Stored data
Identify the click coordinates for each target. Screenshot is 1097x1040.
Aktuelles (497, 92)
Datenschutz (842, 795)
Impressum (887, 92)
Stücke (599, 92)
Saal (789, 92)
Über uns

WHAT YOU HAVE TO DO –
Each line from the one that contains "Aktuelles (497, 92)" to the end of the data should be set down exactly, both ends included.

FINISHED TASK –
Aktuelles (497, 92)
Datenschutz (842, 795)
Impressum (887, 92)
Stücke (599, 92)
Saal (789, 92)
Über uns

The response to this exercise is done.